### Exercise prompt
Drop all images. Then write out each line below exactly as given.

————

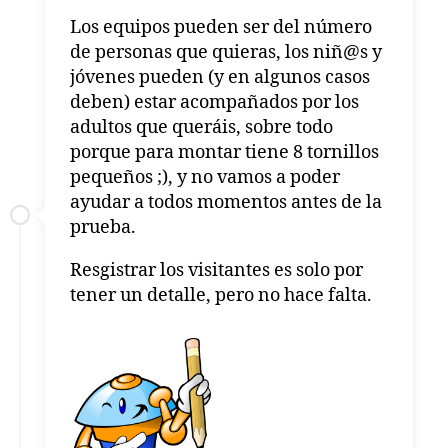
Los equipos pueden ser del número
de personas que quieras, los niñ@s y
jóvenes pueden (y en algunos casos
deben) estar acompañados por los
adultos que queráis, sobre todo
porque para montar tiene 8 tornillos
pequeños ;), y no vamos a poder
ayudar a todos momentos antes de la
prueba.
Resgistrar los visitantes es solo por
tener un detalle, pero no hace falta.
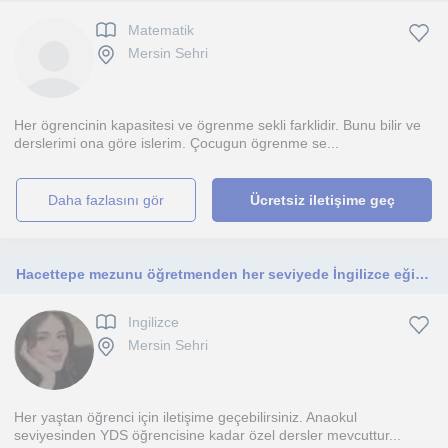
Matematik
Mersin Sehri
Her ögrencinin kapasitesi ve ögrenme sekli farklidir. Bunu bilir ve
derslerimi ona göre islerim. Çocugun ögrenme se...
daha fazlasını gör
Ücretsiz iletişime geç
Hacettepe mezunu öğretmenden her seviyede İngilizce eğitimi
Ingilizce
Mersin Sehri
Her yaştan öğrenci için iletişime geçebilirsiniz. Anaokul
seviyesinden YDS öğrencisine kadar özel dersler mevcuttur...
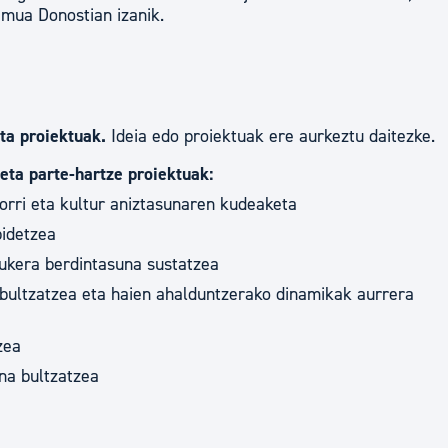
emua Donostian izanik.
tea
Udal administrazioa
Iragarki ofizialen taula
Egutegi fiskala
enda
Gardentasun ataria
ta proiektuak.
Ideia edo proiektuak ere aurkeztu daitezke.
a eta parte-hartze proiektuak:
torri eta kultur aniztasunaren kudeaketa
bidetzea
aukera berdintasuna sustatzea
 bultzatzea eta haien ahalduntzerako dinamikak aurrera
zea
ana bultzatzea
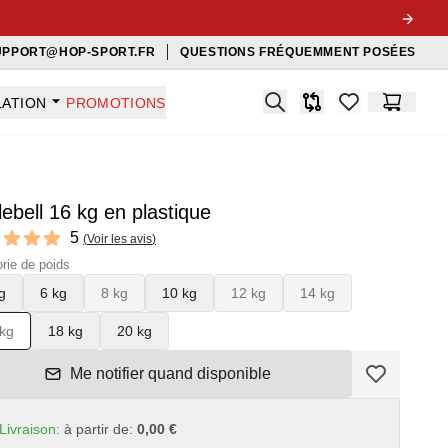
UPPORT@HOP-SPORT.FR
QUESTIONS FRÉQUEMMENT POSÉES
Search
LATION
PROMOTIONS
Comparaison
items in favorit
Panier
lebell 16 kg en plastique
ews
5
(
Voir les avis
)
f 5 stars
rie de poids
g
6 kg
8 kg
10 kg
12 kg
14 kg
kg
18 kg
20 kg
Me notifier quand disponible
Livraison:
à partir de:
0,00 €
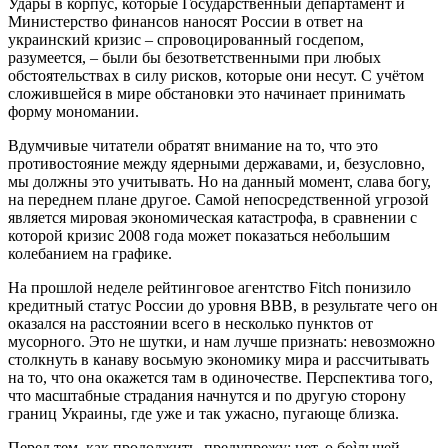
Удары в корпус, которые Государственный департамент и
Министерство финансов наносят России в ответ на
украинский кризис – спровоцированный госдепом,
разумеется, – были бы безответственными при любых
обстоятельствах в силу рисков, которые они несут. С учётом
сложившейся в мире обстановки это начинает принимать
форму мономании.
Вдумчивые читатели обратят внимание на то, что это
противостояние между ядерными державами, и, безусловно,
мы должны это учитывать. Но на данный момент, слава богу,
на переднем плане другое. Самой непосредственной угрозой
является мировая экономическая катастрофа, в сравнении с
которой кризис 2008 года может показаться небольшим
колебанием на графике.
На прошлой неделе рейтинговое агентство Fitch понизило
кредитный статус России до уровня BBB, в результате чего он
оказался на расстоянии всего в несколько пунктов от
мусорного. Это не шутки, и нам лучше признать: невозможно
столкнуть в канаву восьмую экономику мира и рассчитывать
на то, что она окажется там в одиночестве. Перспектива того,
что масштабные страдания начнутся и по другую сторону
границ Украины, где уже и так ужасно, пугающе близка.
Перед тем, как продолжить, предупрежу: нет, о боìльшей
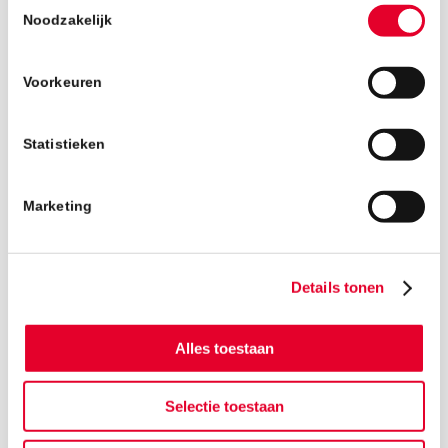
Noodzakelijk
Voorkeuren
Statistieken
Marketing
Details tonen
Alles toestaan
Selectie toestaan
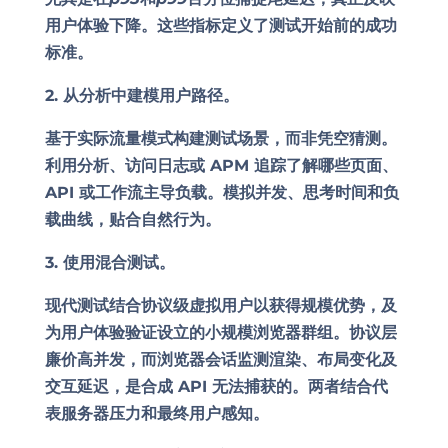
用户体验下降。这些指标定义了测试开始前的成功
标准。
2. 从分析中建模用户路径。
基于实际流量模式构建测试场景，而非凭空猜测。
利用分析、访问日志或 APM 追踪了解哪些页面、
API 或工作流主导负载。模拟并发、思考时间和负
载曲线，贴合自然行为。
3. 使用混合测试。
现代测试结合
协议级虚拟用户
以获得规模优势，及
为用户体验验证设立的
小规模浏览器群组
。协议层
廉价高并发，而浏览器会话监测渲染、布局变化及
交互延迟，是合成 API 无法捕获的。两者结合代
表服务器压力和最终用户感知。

————

### Answer box
Los equipos pueden ser del número
de personas que quieras, los niñ@s y
jóvenes pueden (y en algunos casos
deben) estar acompañados por los
adultos que queráis, sobre todo
porque para montar tiene 8 tornillos
pequeños ;), y no vamos a poder
ayudar a todos momentos antes de la
prueba.
Resgistrar los visitantes es solo por
tener un detalle, pero no hace falta.
Matematik
Mersin Sehri
Her ögrencinin kapasitesi ve ögrenme sekli farklidir. Bunu bilir ve
derslerimi ona göre islerim. Çocugun ögrenme se...
daha fazlasını gör
Ücretsiz iletişime geç
Hacettepe mezunu öğretmenden her seviyede İngilizce eğitimi
Ingilizce
Mersin Sehri
Her yaştan öğrenci için iletişime geçebilirsiniz. Anaokul
seviyesinden YDS öğrencisine kadar özel dersler mevcuttur...
emua Donostian izanik.
tea
Udal administrazioa
Iragarki ofizialen taula
Egutegi fiskala
enda
Gardentasun ataria
ta proiektuak.
Ideia edo proiektuak ere aurkeztu daitezke.
a eta parte-hartze proiektuak:
torri eta kultur aniztasunaren kudeaketa
bidetzea
aukera berdintasuna sustatzea
 bultzatzea eta haien ahalduntzerako dinamikak aurrera
zea
ana bultzatzea
UPPORT@HOP-SPORT.FR
QUESTIONS FRÉQUEMMENT POSÉES
Search
LATION
PROMOTIONS
Comparaison
items in favorit
Panier
lebell 16 kg en plastique
ews
5
(
Voir les avis
)
f 5 stars
rie de poids
g
6 kg
8 kg
10 kg
12 kg
14 kg
kg
18 kg
20 kg
Me notifier quand disponible
Livraison:
à partir de:
0,00 €
Удары в корпус, которые Государственный департамент и
Министерство финансов наносят России в ответ на
украинский кризис – спровоцированный госдепом,
разумеется, – были бы безответственными при любых
обстоятельствах в силу рисков, которые они несут. С учётом
сложившейся в мире обстановки это начинает принимать
форму мономании.
Вдумчивые читатели обратят внимание на то, что это
противостояние между ядерными державами, и, безусловно,
мы должны это учитывать. Но на данный момент, слава богу,
на переднем плане другое. Самой непосредственной угрозой
является мировая экономическая катастрофа, в сравнении с
которой кризис 2008 года может показаться небольшим
колебанием на графике.
На прошлой неделе рейтинговое агентство Fitch понизило
кредитный статус России до уровня BBB, в результате чего он
оказался на расстоянии всего в несколько пунктов от
мусорного. Это не шутки, и нам лучше признать: невозможно
столкнуть в канаву восьмую экономику мира и рассчитывать
на то, что она окажется там в одиночестве. Перспектива того,
что масштабные страдания начнутся и по другую сторону
границ Украины, где уже и так ужасно, пугающе близка.
Перед тем, как продолжить, предупрежу: нет, о боìльшей
Noodzakelijk
Voorkeuren
Statistieken
Marketing
Details tonen
Alles toestaan
Selectie toestaan
用户体验下降。这些指标定义了测试开始前的成功
标准。
2. 从分析中建模用户路径。
基于实际流量模式构建测试场景，而非凭空猜测。
利用分析、访问日志或 APM 追踪了解哪些页面、
API 或工作流主导负载。模拟并发、思考时间和负
载曲线，贴合自然行为。
3. 使用混合测试。
现代测试结合
协议级虚拟用户
以获得规模优势，及
为用户体验验证设立的
小规模浏览器群组
。协议层
廉价高并发，而浏览器会话监测渲染、布局变化及
交互延迟，是合成 API 无法捕获的。两者结合代
表服务器压力和最终用户感知。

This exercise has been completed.